Questo è esattamente il punto. Le fragilità europee non derivano dalle istituzioni europee, ma dai governi nazionali. La redistribuzione dei profughi migranti non è stata bloccata da Bruxelles, ma da Budapest, Praga, Varsavia. La contrarietà all’emissione di Eurobond non viene da Bruxelles, ma da L’Aja e da Berlino. È la “gelosia delle nazioni” a rendere lento il cammino dell’Europa. E a frenare sono i conservatori e le destre. Quando diciamo Germania o Olanda o Ungheria o Polonia attenzione a distinguere: dobbiamo sapere che in quei paesi non sono pochi quelli che contestano l’egoismo dei loro governi. È l’illusione sovranista a frenare il passo dell’Europa, non l’integrazione europea. E gli interessi nazionali – che esistono e legittimamente ogni Paese vuole difendere – non si tutelano con le chiusure nazionalistiche, i dazi e le barriere, i pregiudizi manichei. Quando proprio questa epidemia ci dice che nessuno si salva da solo.

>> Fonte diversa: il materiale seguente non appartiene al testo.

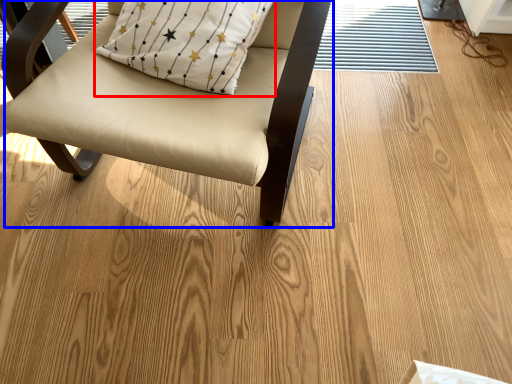 Question: Which of the following is the farthest to the observer, pillow (highlighted by a red box) or chair (highlighted by a blue box)?

Choices:
 (A) pillow
 (B) chair

Answer: (A) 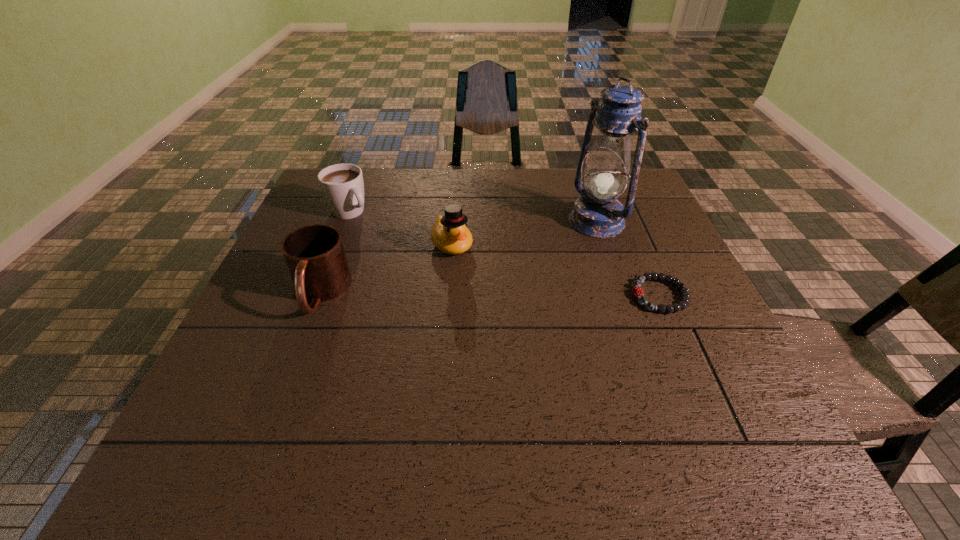 Where is `vacant space located 0.090m on the front-facing side of the duck`? The width and height of the screenshot is (960, 540). vacant space located 0.090m on the front-facing side of the duck is located at coordinates (476, 281).

Where is `free space located on the front-facing side of the duck`? free space located on the front-facing side of the duck is located at coordinates (474, 279).

Find the location of a particular element. The height and width of the screenshot is (540, 960). vacant point located 0.230m on the front-facing side of the duck is located at coordinates (505, 319).

Locate an element on the screen. The image size is (960, 540). free location located 0.390m on the front-facing side of the tallest object is located at coordinates (459, 288).

Identify the location of vacant space located on the front-facing side of the tallest object. The width and height of the screenshot is (960, 540). (483, 276).

Where is `vacant space located 0.380m on the front-facing side of the tallest object`? This screenshot has width=960, height=540. vacant space located 0.380m on the front-facing side of the tallest object is located at coordinates point(463,286).

This screenshot has width=960, height=540. In order to click on cappuccino that is at the far edge in this screenshot , I will do `click(342, 185)`.

The image size is (960, 540). Identify the location of lantern that is at the far edge. (597, 213).

Locate an element on the screen. Image resolution: width=960 pixels, height=540 pixels. mug that is at the left edge is located at coordinates (315, 256).

Identify the location of cappuccino at the left edge. (342, 185). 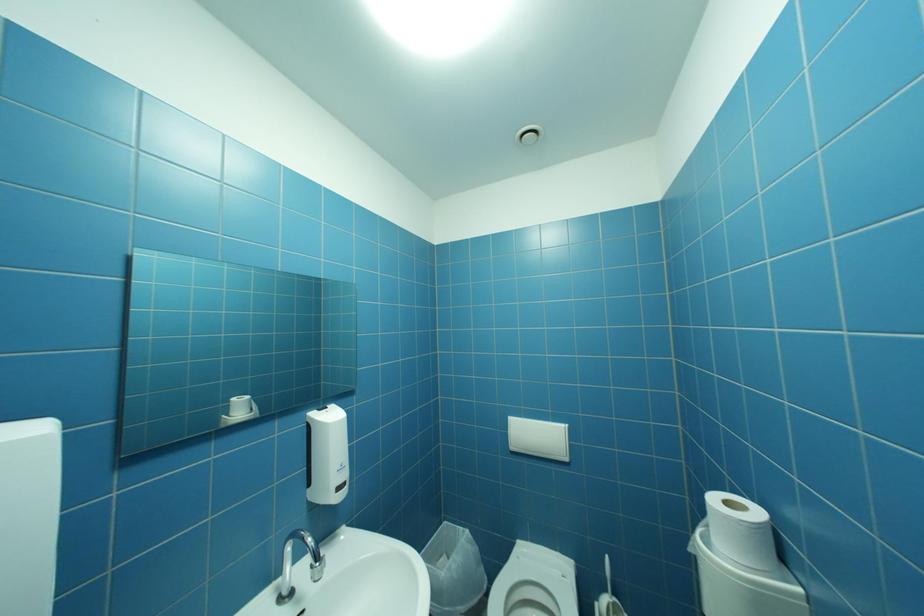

E’ laprima volta che davvero questa Europa deve affrontare una ricostruzione straordinaria dei Paesi che l’hanno creata in tempi di pace e che oggi si trovano a dover prima vincere una guerra per la sopravvivenza sanitaria e economicae poi a dover gestire la rinascita vincendola guerra contro la disoccupazione e la crisi sociale. Lei pensa che saprà cambiare la propria natura di inflessibilegarante della stabilità finanziaria del continente e diventare la protagonista materiale della più grande operazione a debito della salvezza e del rilancio di imprese e lavoratori? E quello che hanno chiesto anche Il Presidente Mattarella e Mario Draghi. Sogno o realtà ?

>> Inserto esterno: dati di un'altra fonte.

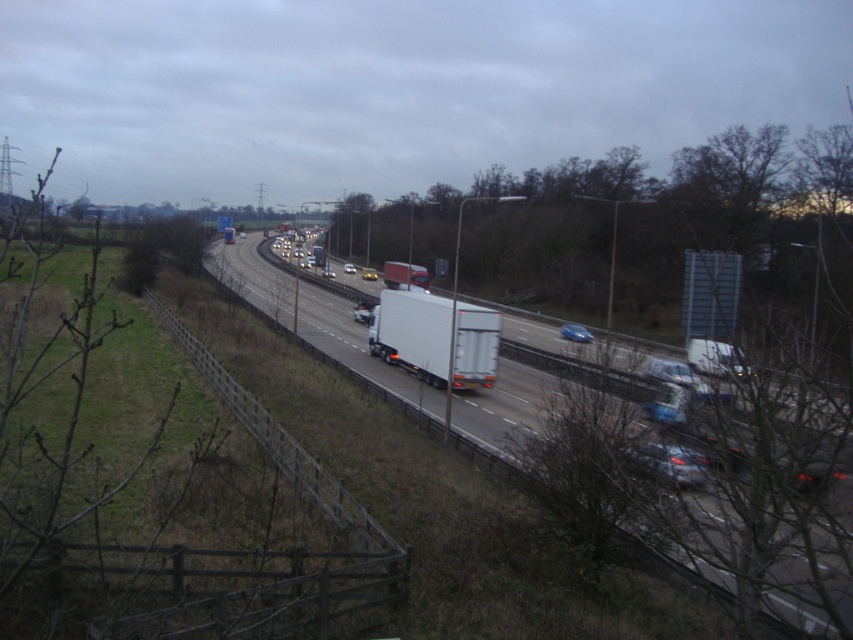 Is white matte trailer truck at center smaller than white matte truck at center?

No.

Is white matte trailer truck at center to the left of white matte truck at center from the viewer's perspective?

No, white matte trailer truck at center is not to the left of white matte truck at center.

Is point (392, 324) in front of point (363, 300)?

Yes, it is in front of point (363, 300).

Image resolution: width=853 pixels, height=640 pixels. I want to click on white matte trailer truck at center, so click(412, 332).

Between point (575, 333) and point (361, 300), which one is positioned in front?

Point (575, 333)

Does blue metallic sedan at center have a smaller size compared to white matte truck at center?

Correct, blue metallic sedan at center occupies less space than white matte truck at center.

Is point (566, 333) behind point (374, 304)?

No, (566, 333) is closer to viewer.

Where is `blue metallic sedan at center`? This screenshot has width=853, height=640. blue metallic sedan at center is located at coordinates pos(575,332).

Which is behind, point (447, 323) or point (363, 276)?

The point (363, 276) is more distant.

Who is more forward, [416,353] or [363,268]?

Point [416,353] is in front.

At what (x,y) coordinates should I click in order to perform the action: click on white matte trailer truck at center. Please return your answer as a coordinate pair (x, y). Looking at the image, I should click on (412, 332). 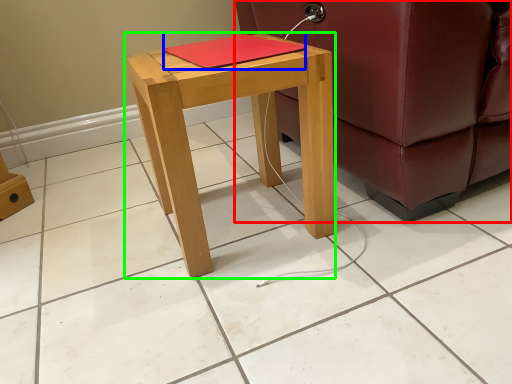 Question: Estimate the real-world distances between objects in this image. Which object is closer to studio couch (highlighted by a red box), notebook (highlighted by a blue box) or stool (highlighted by a green box)?

Choices:
 (A) notebook
 (B) stool

Answer: (B)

Il disegno di un’Europa unita è nato all’indomani della seconda guerra mondiale. Churchill parlo’di Stati Uniti d’Europa dopo che per cinque anni Londra e le città inglesi erano state devastate dai bombardamenti tedeschi. Monnet, Schumann, Spaak, De Gasperi, Adenauer erano cittadini di nazioni che si erano aspramente combattute. Eppure non furono prigionieri della tragedia. Anzi, capirono che l’unico modo per interrompere la sequenza di guerre che per secoli avevano insanguinato l’Europa era mettere insieme nazioni e popoli partendo dal comune interesse alla pace, al lavoro, alla crescita, alla prosperità. E sessantatre anni di integrazione europea hanno dato ai popoli europei più di quello che avevano avuto per secoli. Tanto più oggi occorre tornare a quello spirito, come giustamente sollecita il Presidente Mattarella. In un mondo globale nessun paese europeo, ne’ l’Italia, ne’ la Francia, ne’ l’Olanda e neanche la Germania, può farcela con le sole sue forze. Mentre se l’Europa mette a fattor comune le sue risorse finanziarie, produttive, tecnologiche, culturali può essere un grande e forte attore del pianeta. Costruire insieme il proprio futuro: questa è la sfida, con la consapevolezza che se i problemi sono comuni, servono soluzioni comuni perché anche il destino sia comune.